■ What you will do:
Scan the data below. Pull out each line where "most" occurs.

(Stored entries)
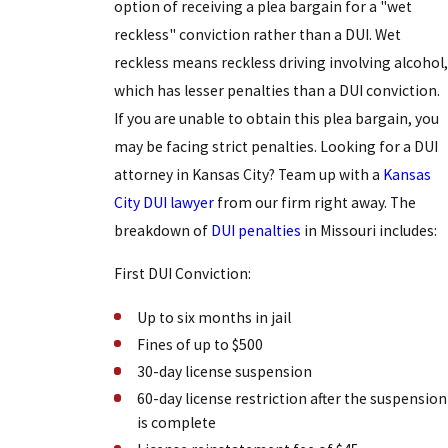
option of receiving a plea bargain for a "wet
reckless" conviction rather than a DUI. Wet
reckless means reckless driving involving alcohol,
which has lesser penalties than a DUI conviction.
If you are unable to obtain this plea bargain, you
may be facing strict penalties. Looking for a DUI
attorney in Kansas City? Team up with a
Kansas
City DUI lawyer
from our firm right away. The
breakdown of
DUI penalties
in Missouri includes:
First DUI Conviction:
Up to six months in jail
Fines of up to $500
30-day license suspension
60-day license restriction after the suspension
is complete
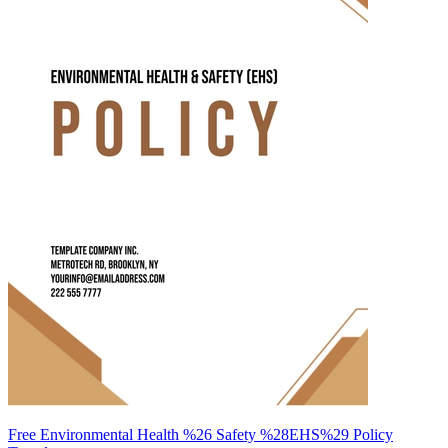
Free Environmental Health %26 Safety %28EHS%29 Policy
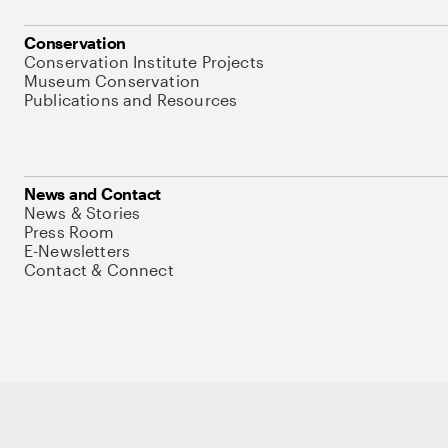
Conservation
Conservation Institute Projects
Museum Conservation
Publications and Resources
News and Contact
News & Stories
Press Room
E-Newsletters
Contact & Connect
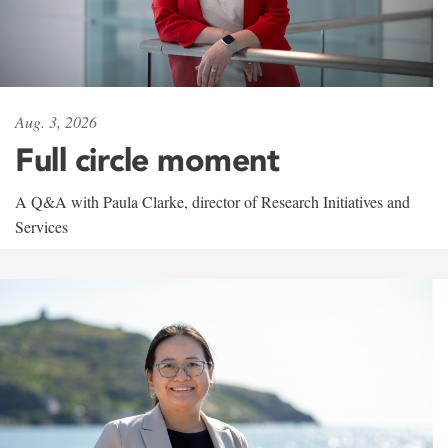
Aug. 3, 2026
Full circle moment
A Q&A with Paula Clarke, director of Research Initiatives and
Services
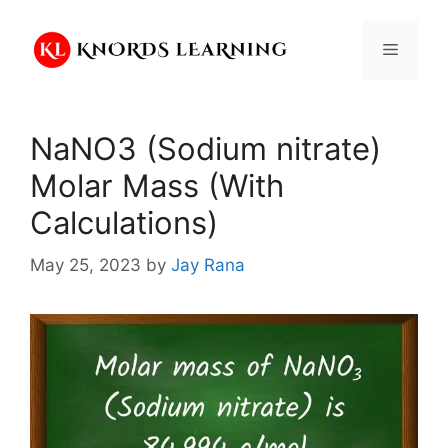
Skip
to
Menu
content
NaNO3 (Sodium nitrate)
Molar Mass (With
Calculations)
May 25, 2023
by
Jay Rana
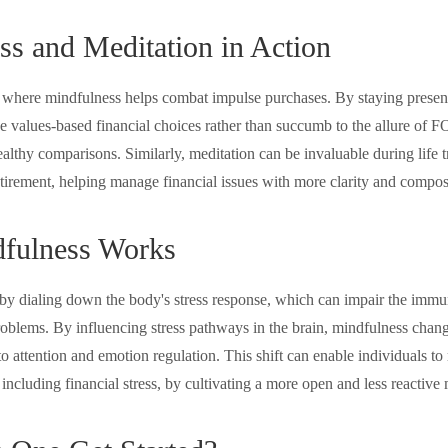
ss and Meditation in Action
 where mindfulness helps combat impulse purchases. By staying presen
e values-based financial choices rather than succumb to the allure of 
althy comparisons. Similarly, meditation can be invaluable during life t
etirement, helping manage financial issues with more clarity and compos
fulness Works
y dialing down the body's stress response, which can impair the imm
roblems. By influencing stress pathways in the brain, mindfulness chang
 to attention and emotion regulation. This shift can enable individuals t
, including financial stress, by cultivating a more open and less reactive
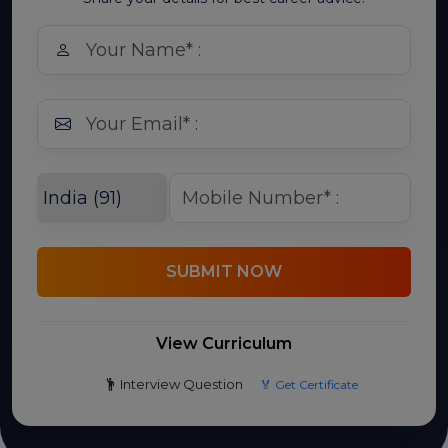
SUBMIT NOW
View Curriculum
Interview Question
🏅 Get Certificate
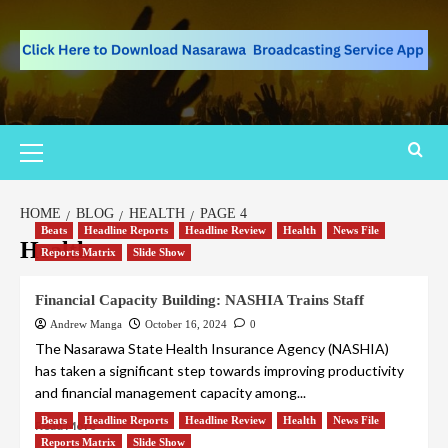
HOME
BLOG
HEALTH
PAGE 4
Beats
Headline Reports
Headline Review
Health
News File
Health
Reports Matrix
Slide Show
Financial Capacity Building: NASHIA Trains Staff
Andrew Manga
October 16, 2024
0
The Nasarawa State Health Insurance Agency (NASHIA)
has taken a significant step towards improving productivity
and financial management capacity among...
Beats
Headline Reports
Headline Review
Health
News File
Read More
Reports Matrix
Slide Show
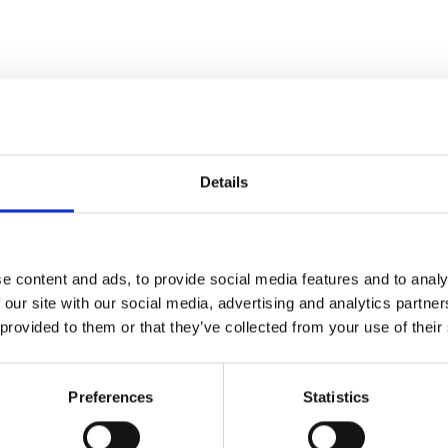
Details
op and stiff drinks-party
 betrayal” – Daily Telegraph
e of British queer history" –
e content and ads, to provide social media features and to analy
 our site with our social media, advertising and analytics partn
 provided to them or that they’ve collected from your use of their
ing suffered a failed straight
ty.
Preferences
Statistics
d lesbian, Margaret Thatcher’s
ing Jean to live a double life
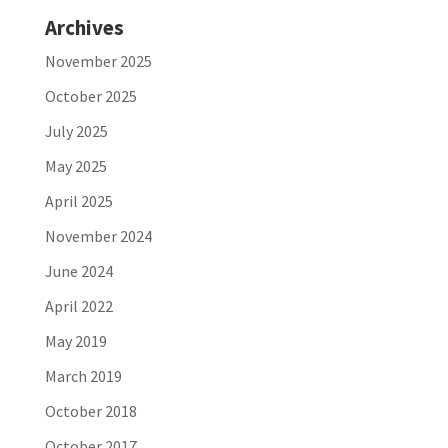
Archives
November 2025
October 2025
July 2025
May 2025
April 2025
November 2024
June 2024
April 2022
May 2019
March 2019
October 2018
October 2017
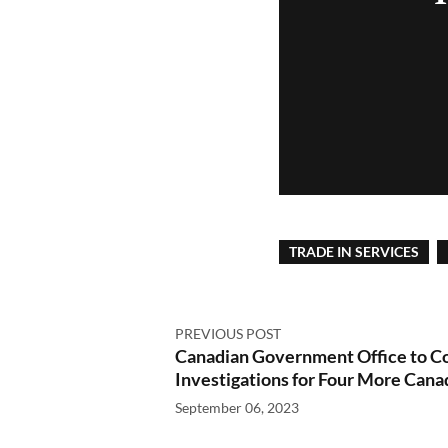
TRADE IN SERVICES
PREVIOUS POST
Canadian Government Office to C
Investigations for Four More Can
September 06, 2023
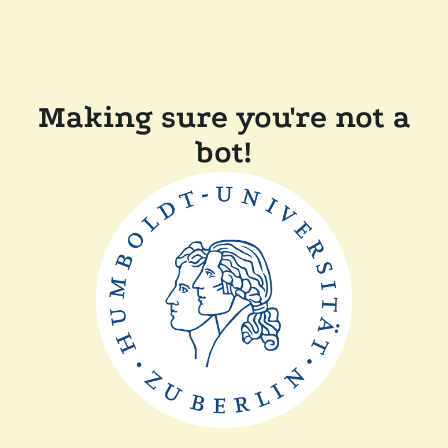
Making sure you're not a
bot!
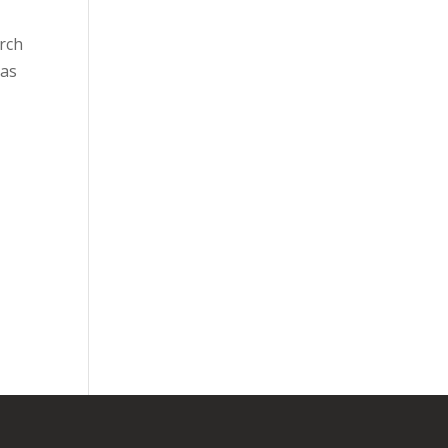
urch
 as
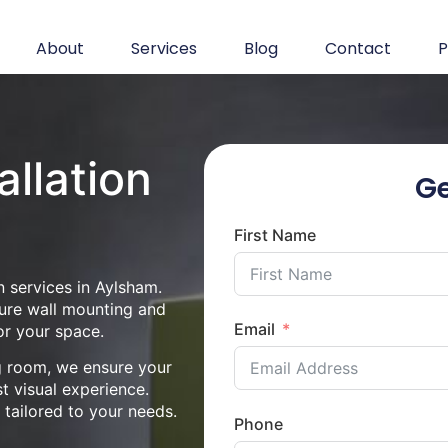
About
Services
Blog
Contact
P
allation
Ge
First Name
n services in Aylsham.
cure wall mounting and
Email
or your space.
ng room, we ensure your
st visual experience.
n tailored to your needs.
Phone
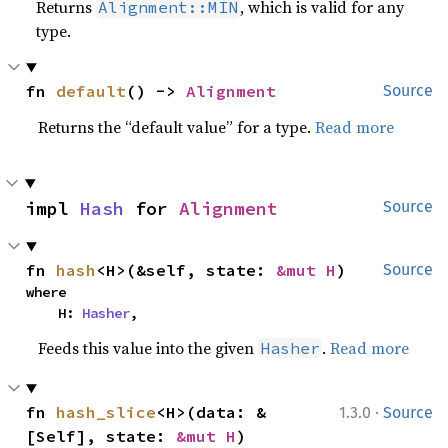
Returns
, which is valid for any
Alignment::MIN
type.
fn 
default
() -> 
Alignment
Source
Returns the “default value” for a type.
Read more
impl 
Hash
 for 
Alignment
Source
fn 
hash
<H>(&self, state: 
&mut H
)
Source
where

    H: 
Hasher
,
Feeds this value into the given
.
Read more
Hasher
·
fn 
hash_slice
<H>(data: &
1.3.0
Source
[Self], state: 
&mut H
)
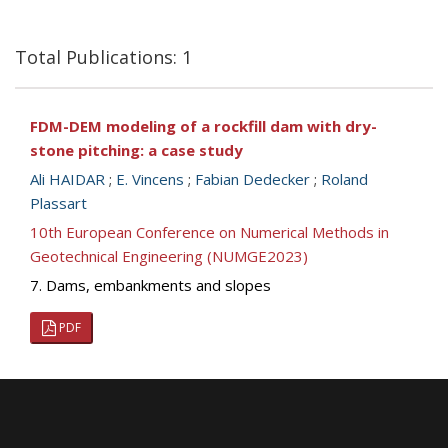
Total Publications: 1
FDM-DEM modeling of a rockfill dam with dry-
stone pitching: a case study
Ali HAIDAR
;
E. Vincens
;
Fabian Dedecker
;
Roland
Plassart
10th European Conference on Numerical Methods in
Geotechnical Engineering (NUMGE2023)
7. Dams, embankments and slopes
PDF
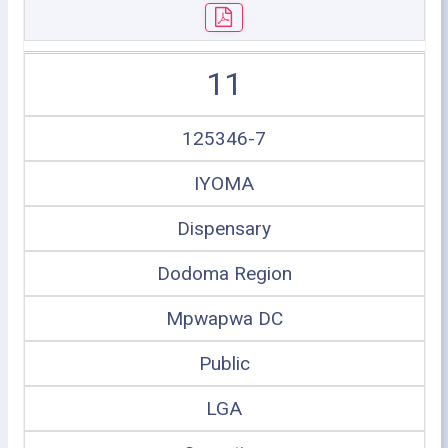
11
125346-7
IYOMA
Dispensary
Dodoma Region
Mpwapwa DC
Public
LGA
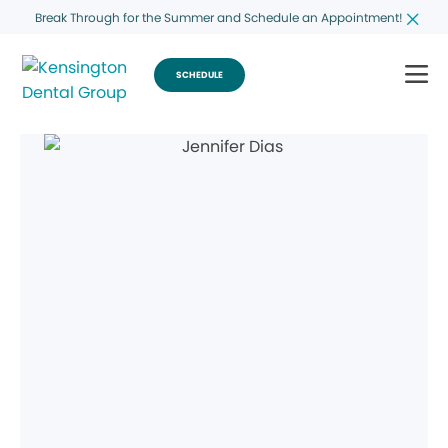
Break Through for the Summer and Schedule an Appointment!
SCHEDULE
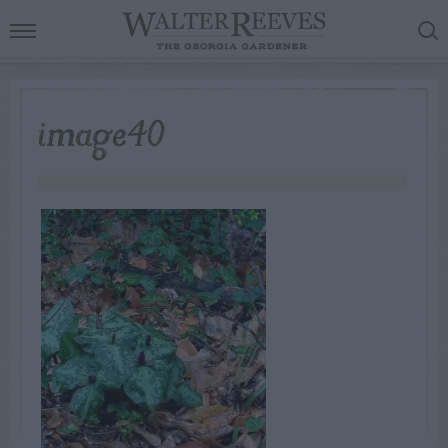
image40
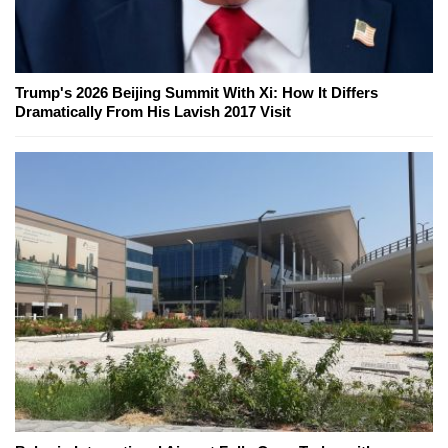
Trump's 2026 Beijing Summit With Xi: How It Differs
Dramatically From His Lavish 2017 Visit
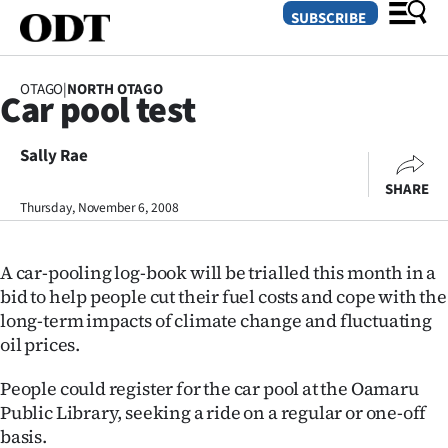
SUBSCRIBE
OTAGO
|
NORTH OTAGO
Car pool test
O
Sally Rae
SECTIONS
SHARE
Dunedin
Thursday, November 6, 2008
Otago
A car-pooling log-book will be trialled this month in a
Canterbury
bid to help people cut their fuel costs and cope with the
long-term impacts of climate change and fluctuating
Rural
oil prices.
Life
People could register for the car pool at the Oamaru
Public Library, seeking a ride on a regular or one-off
Business
basis.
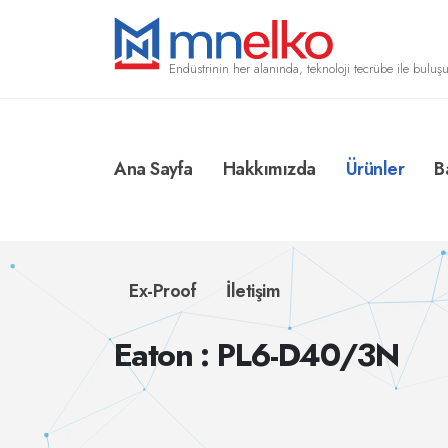
Endüstrinin her alanında, teknoloji tecrübe ile buluşu
Ana Sayfa
Hakkımızda
Ürünler
B
Ex-Proof
İletişim
Eaton : PL6-D40/3N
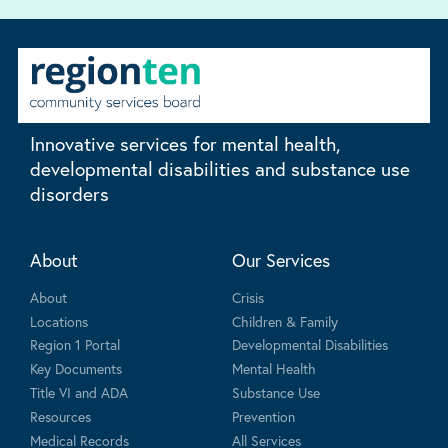
Innovative services for mental health,
developmental disabilities and substance use
disorders
About
Our Services
About
Crisis
Locations
Children & Family
Region 1 Portal
Developmental Disabilities
Key Documents
Mental Health
Title VI and ADA
Substance Use
Resources
Prevention
Medical Records
All Services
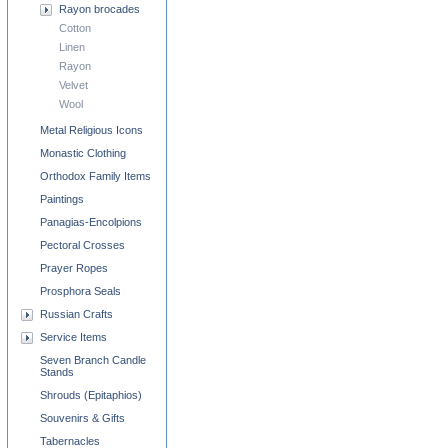
Rayon brocades
Cotton
Linen
Rayon
Velvet
Wool
Metal Religious Icons
Monastic Clothing
Orthodox Family Items
Paintings
Panagias-Encolpions
Pectoral Crosses
Prayer Ropes
Prosphora Seals
Russian Crafts
Service Items
Seven Branch Candle
Stands
Shrouds (Epitaphios)
Souvenirs & Gifts
Tabernacles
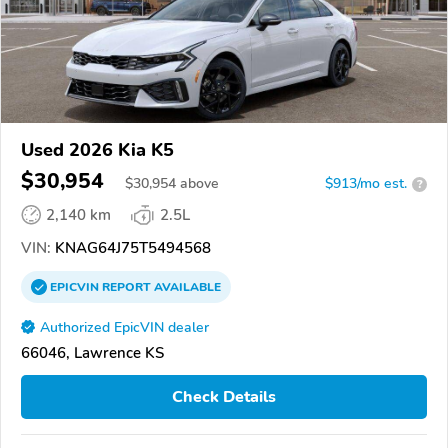
Used 2026 Kia K5
$30,954
$
30,954
above
$913/mo est.
?
2,140 km
2.5L
VIN:
KNAG64J75T5494568
EPICVIN
REPORT
AVAILABLE
Authorized EpicVIN dealer
66046, Lawrence KS
Check Details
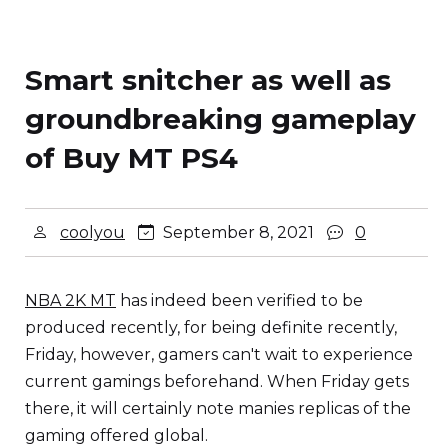
Smart snitcher as well as
groundbreaking gameplay
of Buy MT PS4
coolyou
September 8, 2021
0
NBA 2K MT
has indeed been verified to be
produced recently, for being definite recently,
Friday, however, gamers can't wait to experience
current gamings beforehand. When Friday gets
there, it will certainly note manies replicas of the
gaming offered global.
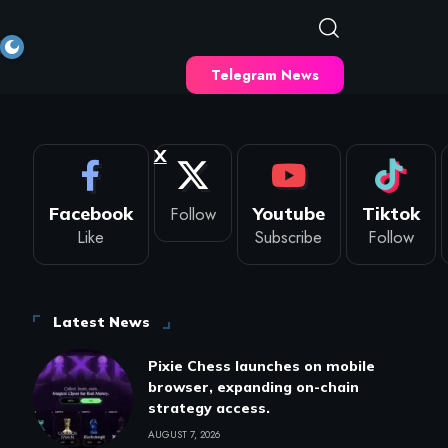
Telegram News
X
Facebook
Follow
Youtube
Tiktok
Like
Subscribe
Follow
Latest News
Pixie Chess launches on mobile
browser, expanding on-chain
strategy access.
AUGUST 7, 2026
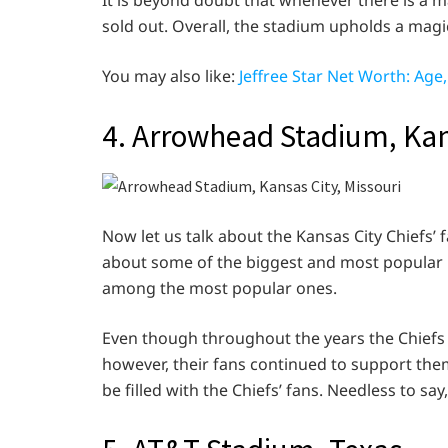
It is beyond doubt that whenever there is a ma
sold out. Overall, the stadium upholds a magi
You may also like:
Jeffree Star Net Worth: Ag
4. Arrowhead Stadium, Kan
Now let us talk about the Kansas City Chiefs’
about some of the biggest and most popular N
among the most popular ones.
Even though throughout the years the Chiefs 
however, their fans continued to support the
be filled with the Chiefs’ fans. Needless to sa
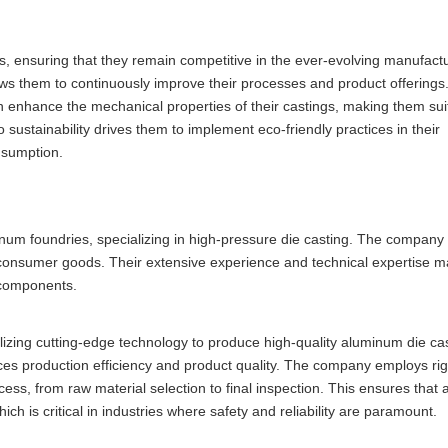
, ensuring that they remain competitive in the ever-evolving manufact
s them to continuously improve their processes and product offerings
 enhance the mechanical properties of their castings, making them suit
sustainability drives them to implement eco-friendly practices in their
nsumption.
inum foundries, specializing in high-pressure die casting. The company
nd consumer goods. Their extensive experience and technical expertise 
m components.
utilizing cutting-edge technology to produce high-quality aluminum die ca
ces production efficiency and product quality. The company employs rig
ss, from raw material selection to final inspection. This ensures that a
h is critical in industries where safety and reliability are paramount.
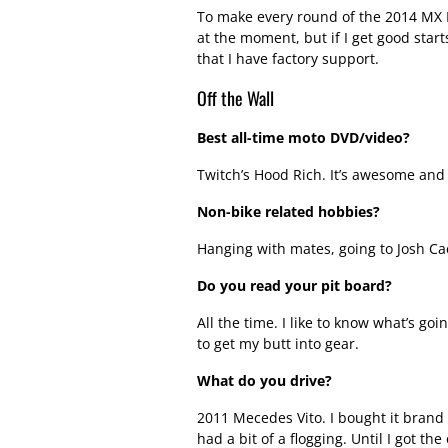
To make every round of the 2014 MX Na
at the moment, but if I get good starts
that I have factory support.
Off the Wall
Best all-time moto DVD/video?
Twitch’s Hood Rich. It’s awesome and
Non-bike related hobbies?
Hanging with mates, going to Josh Ca
Do you read your pit board?
All the time. I like to know what’s goi
to get my butt into gear.
What do you drive?
2011 Mecedes Vito. I bought it brand 
had a bit of a flogging. Until I got th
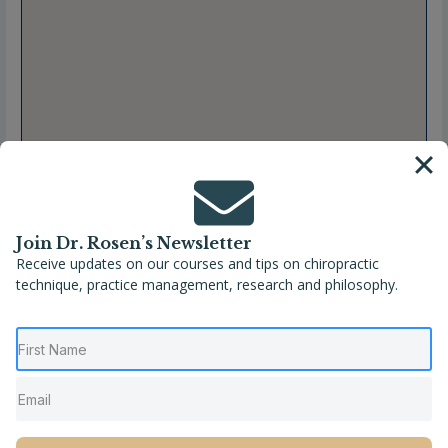
Join Dr. Rosen’s Newsletter
Receive updates on our courses and tips on chiropractic
technique, practice management, research and philosophy.
Full Name
Sara-Maude Demers, DC
Location
Lockport
,
New York
,
United States
Phone
(716) 434-3889
Website
https://www.wnytotalbodywellness.com/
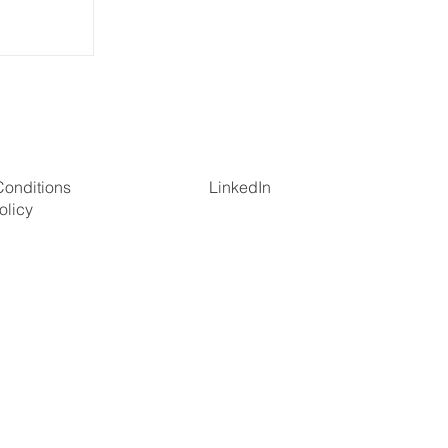
tion in
Conditions
LinkedIn
olicy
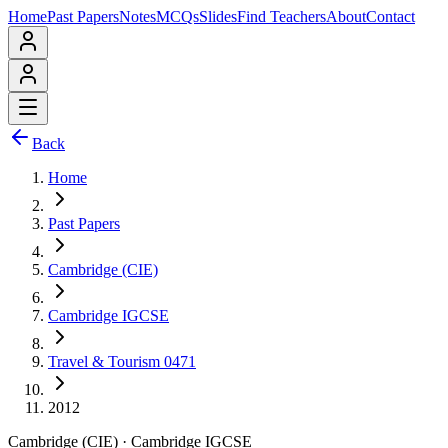
Home
Past Papers
Notes
MCQs
Slides
Find Teachers
About
Contact
Back
Home
Past Papers
Cambridge (CIE)
Cambridge IGCSE
Travel & Tourism 0471
2012
Cambridge (CIE)
·
Cambridge IGCSE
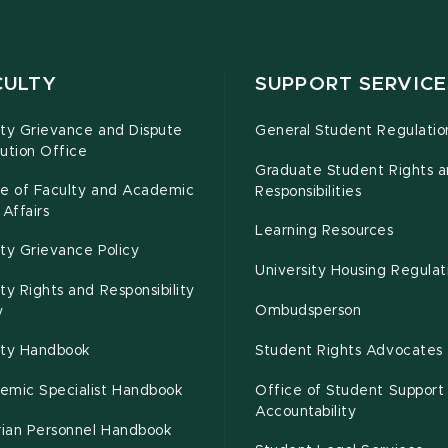
CULTY
SUPPORT SERVICE
lty Grievance and Dispute
General Student Regulatio
ution Office
Graduate Student Rights 
ce of Faculty and Academic
Responsibilities
 Affairs
Learning Resources
ty Grievance Policy
University Housing Regulat
ty Rights and Responsibility
Ombudsperson
y
lty Handbook
Student Rights Advocates
emic Specialist Handbook
Office of Student Support
Accountability
rian Personnel Handbook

■ Your response:
about some of the biggest and most popular N
among the most popular ones.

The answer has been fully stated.